[Opening Data section]

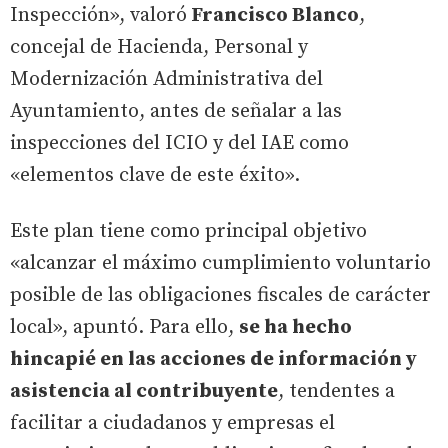
Inspección», valoró
Francisco Blanco
,
concejal de Hacienda, Personal y
Modernización Administrativa del
Ayuntamiento, antes de señalar a las
inspecciones del ICIO y del IAE como
«elementos clave de este éxito».
Este plan tiene como principal objetivo
«alcanzar el máximo cumplimiento voluntario
posible de las obligaciones fiscales de carácter
local», apuntó. Para ello,
se ha hecho
hincapié en las acciones de información y
asistencia al contribuyente
, tendentes a
facilitar a ciudadanos y empresas el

[Closing Data section]

_What is needed_
Scan the lines above for the word "como", then copy each line that has it.

_Response_
inspecciones del ICIO y del IAE como
Este plan tiene como principal objetivo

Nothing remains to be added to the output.